When I first played Morrowind, I was drawn into it. A technical triumph, it was hard to find a flaw with the game. Stunning graphics. Incredible and rich sound. A deep and rewarding story, Morrowind will be hard to beat for a long time. Bethesda Softworks now provides us with the first official expansion for Morrowind.
In the original release, we were introduced to the Tribunal - three near immortals that have been deified by the local Dunmer elves. If you follow the main plot of Morrowind, you will, no doubt, meet one of these gods, Vivec. The others, Almalexia and Sotha Sil, although still alive, are absent from the game. Tribunal delves deeply into what these two great beings have become.
Everything takes place in a new area called Mournhold, capital of Morrowind. Starting with an assassination attempt, you trace your would be killer to Ebonheart, and a new mage that can transport you to Mournhold. At this point, the expansion pack gets a little strange. Your world map no longer works. According to it, you spend your entire time in Ebonheart. Just switch to your Local map and forget about it.
Keeping to the standard set by its parent game, Tribunal has an excellent sound set. One thing that was corrected was the NPC greetings. Now, NPCs will greet you more accurately depending on their disposition toward you. Also, more standard greetings have been added, as well as some new quest specific greetings. With this change, the one annoyance from the main game has been fixed.
Beautiful. The models can still be a bit blocky, but the environments are once again powerfully realistic. Textures and objects show the same level of professionalism as the main game. Unfortunately, I still have to recommend downloading the NO-CD fix. The choppy graphics and longer load times associated with the CD-Check is still a problem, and again the fix is a must for lower end machines.

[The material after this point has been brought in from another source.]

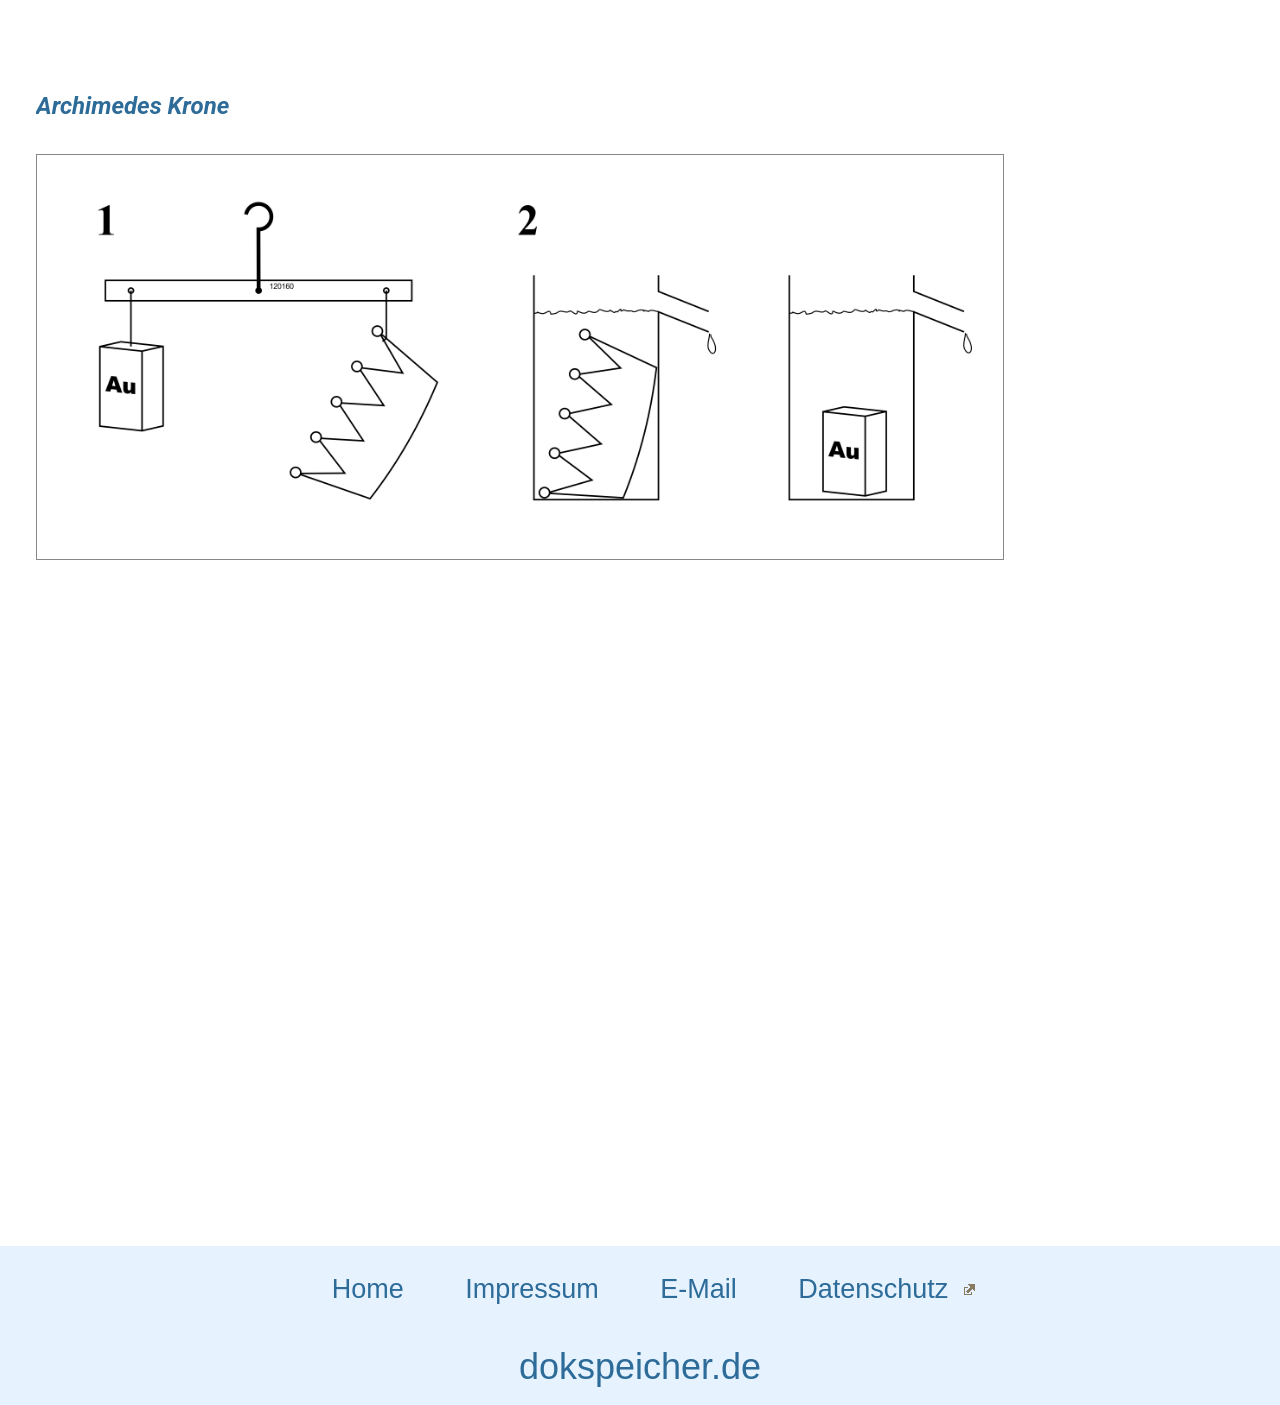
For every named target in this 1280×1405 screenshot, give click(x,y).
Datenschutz (873, 1289)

Bethesda has taken the opportunity to offer some real tweaks for gameplay. The journal system is now indexed – in fact this process can take almost half an hour to complete on your initial game load. You can place markers on your map. Unfortunately, there are some negative things I'd like to point out. Much of Tribunal is not particularly original. Parts of the add-on incorporate modifications that are very similar to existing community mods and plug-ins. Even the main story is quite similar to a user mod that is available for download. Having said that, all of this less than original content has been added to or personalized by the Bethesda team. But any similarities are probably coincidental, as it is difficult not to come up with parallel ideas given the setting. Also an issue is the linearity of the main story line. Stepping out of the story is very difficult. Due to this lack of freedom, I found myself having to commit acts that did not fit with my personality. This seemed at odds with the point of such an expansive game as Morrowind. Without giving away any aspects of the plot, I also came away from the end feeling saddened by the outcome. Also, given the smaller size of the add-on, it is a comparatively short experience. A dedicated Morrowind fan will probably get a day or two of play from the main quest, and maybe another day or two of side quests. The dungeons and levels, although well detailed, are surprisingly bare of loot. Considering how much treasure is available in the main game, this is a bit disappointing, especially the lack of many really interesting unique items. At times Tribunal feels like a hack-and-slash, too. With a decent leveled character, you can find the monsters on the weak side. The few creatures or enemies that are not easily taken out still tend not to do much damage, leaving you to stand in front of them pounding for several minutes, just trying to beat away their armor.
Still no multiplayer.
Mildly disappointing, Tribunal is still a step above most RPGs to date. If you loved Morrowind, you'll enjoy Tribunal, as it is basically just more of the same.